The NSW government is being urged to introduce laws to make it compulsory for fire safety systems to be installed and maintained by qualified people following the deadly London tower block blaze.
The National Fire Industry Association (NFIA) says only people with appropriate skills, knowledge and nationally-recognised qualifications should be allowed to design, install, maintain and certify fire safety systems.
The organisation has welcomed moves by Premier Gladys Berejiklian to set up a safety task force to identify any buildings at risk of similar fires to the one in London's Grenfell Tower where at least 58 people died last week, but says more needs to be done.
Cheap cladding is thought to have played a part in helping the blaze spread quickly through the 24-storey tower.
NFIA chief executive Wayne Smith said with government documents showing as many as 2,500 buildings in NSW could be fitted with similar cladding, more needs to be done to tighten fire safety standards.
Mr Smith said NSW needs to follow Victoria and Queensland in introducing the highest fire safety standards in the country to minimise potential dangers posed by cladding and tackle the amount of non-compliant and dangerous building materials that have been "flooding the domestic market for some time now".
"NFIA believes that the government should introduce legislation that ensures all fire safety systems are designed, installed, maintained and certified only by those practitioners with appropriate skills, knowledge and nationally-recognised qualifications," he said in a statement on Monday.
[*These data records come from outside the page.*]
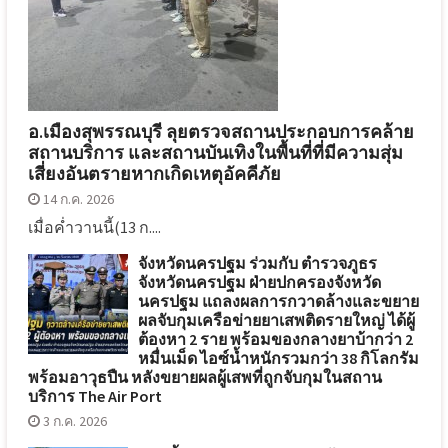
อ.เมืองสุพรรณบุรี ลุยตรวจสถานประกอบการคล้าย
สถานบริการ และสถานบันเทิงในพื้นที่ที่มีความสุ่ม
เสี่ยงอันตรายหากเกิดเหตุอัคคีภัย
14 ก.ค. 2026
เมื่อค่ำวานนี้(13 ก....
จังหวัดนครปฐม ร่วมกับ ตำรวจภูธร
จังหวัดนครปฐม ฝ่ายปกครองจังหวัด
นครปฐม แถลงผลการกวาดล้างและขยาย
ผลจับกุมเครือข่ายยาเสพติดรายใหญ่ ได้ผู้
ต้องหา 2 ราย พร้อมของกลางยาบ้ากว่า 2
หมื่นเม็ด ไอซ์น้ำหนักรวมกว่า 38 กิโลกรัม
พร้อมอาวุธปืน หลังขยายผลผู้เสพที่ถูกจับกุมในสถาน
บริการ The Air Port
3 ก.ค. 2026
"We are calling for mandated standards of expertise, that are aligned with nationally-recognised, approved and registered fire protection qualifications that are independently supervised and audited by the federal government's Australian Skills Quality Authority."
There have been claims the cladding installed on the Grenfell Tower during a renovation last year may not have complied with British building regulations.
Ms Berejiklian on Sunday said the NSW government had been working behind the scenes since the London disaster to ensure residents are protected.
"We've got our agencies working with a sense of urgency about this and as soon as we can we'll bring forward any action we need to take," she said.